_THE TASK:_
Beginning with the line that has "Terms of Service" and ending with the line that has "Mississippi State baseball considered one of", retype the entries below exactly, except for the pictures.

_RECORD EXCERPTS:_
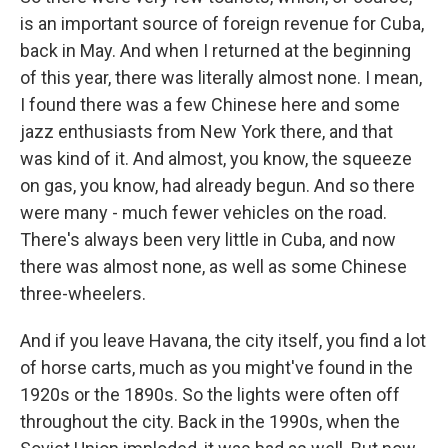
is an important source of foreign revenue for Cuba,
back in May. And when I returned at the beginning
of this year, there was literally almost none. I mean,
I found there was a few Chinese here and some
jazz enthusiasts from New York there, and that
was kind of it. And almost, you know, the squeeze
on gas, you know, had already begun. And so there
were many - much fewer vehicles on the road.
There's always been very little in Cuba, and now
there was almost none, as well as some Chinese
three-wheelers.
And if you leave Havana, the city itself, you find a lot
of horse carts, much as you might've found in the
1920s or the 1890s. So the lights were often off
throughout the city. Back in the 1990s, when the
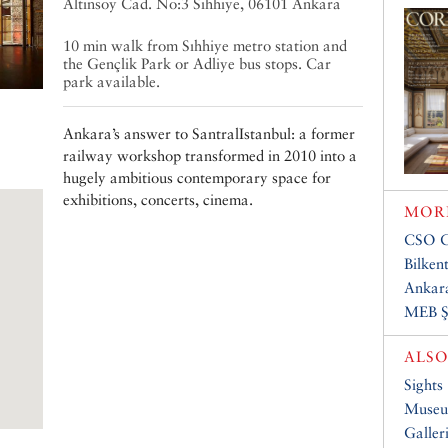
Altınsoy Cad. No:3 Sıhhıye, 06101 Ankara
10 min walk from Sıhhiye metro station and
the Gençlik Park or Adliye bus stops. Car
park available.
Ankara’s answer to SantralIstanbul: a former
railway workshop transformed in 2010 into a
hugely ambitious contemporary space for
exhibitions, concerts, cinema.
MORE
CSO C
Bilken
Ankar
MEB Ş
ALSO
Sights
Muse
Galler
---
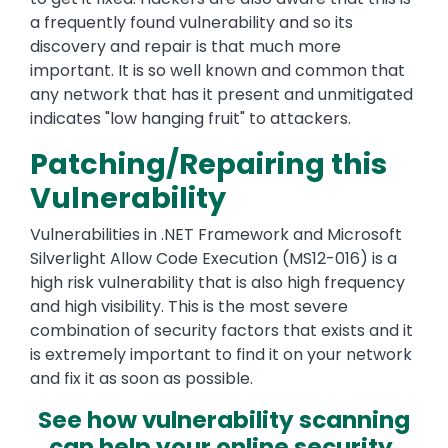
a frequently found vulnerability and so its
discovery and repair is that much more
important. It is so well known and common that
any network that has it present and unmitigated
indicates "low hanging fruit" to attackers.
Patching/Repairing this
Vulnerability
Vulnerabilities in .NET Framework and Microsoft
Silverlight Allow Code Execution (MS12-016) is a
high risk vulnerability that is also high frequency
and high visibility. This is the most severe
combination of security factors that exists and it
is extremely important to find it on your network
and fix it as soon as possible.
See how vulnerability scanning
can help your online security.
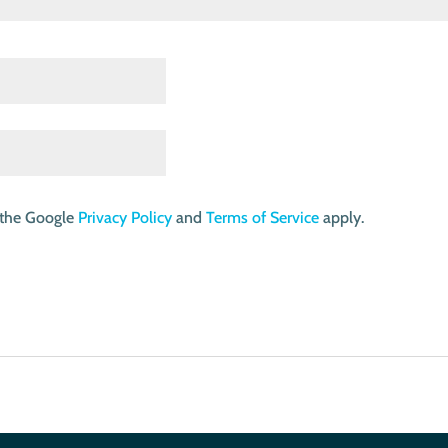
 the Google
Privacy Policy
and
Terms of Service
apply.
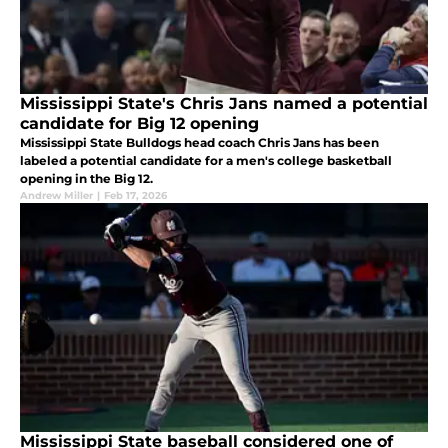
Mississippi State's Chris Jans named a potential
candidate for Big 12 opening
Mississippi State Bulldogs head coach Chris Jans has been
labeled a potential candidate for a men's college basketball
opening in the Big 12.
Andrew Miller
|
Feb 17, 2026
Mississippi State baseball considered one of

_OUTPUT OF THE TASK:_
Terms of Service
apply.
Mississippi State's Chris Jans named a potential
candidate for Big 12 opening
Mississippi State Bulldogs head coach Chris Jans has been
labeled a potential candidate for a men's college basketball
opening in the Big 12.
Andrew Miller
|
Feb 17, 2026
Mississippi State baseball considered one of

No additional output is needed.